**The task:** Work through the data below and copy out every line where "your" is found.

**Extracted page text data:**
####
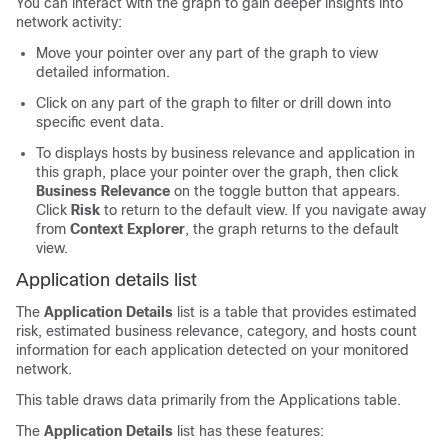
You can interact with the graph to gain deeper insights into
network activity:
Move your pointer over any part of the graph to view
detailed information.
Click on any part of the graph to filter or drill down into
specific event data.
To displays hosts by business relevance and application in
this graph, place your pointer over the graph, then click
Business Relevance
on the toggle button that appears.
Click
Risk
to return to the default view. If you navigate away
from
Context Explorer
, the graph returns to the default
view.
Application details list
The
Application Details
list is a table that provides estimated
risk, estimated business relevance, category, and hosts count
information for each application detected on your monitored
network.
This table draws data primarily from the Applications table.
The
Application Details
list has these features:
####
**Response:**
Move your pointer over any part of the graph to view
this graph, place your pointer over the graph, then click
information for each application detected on your monitored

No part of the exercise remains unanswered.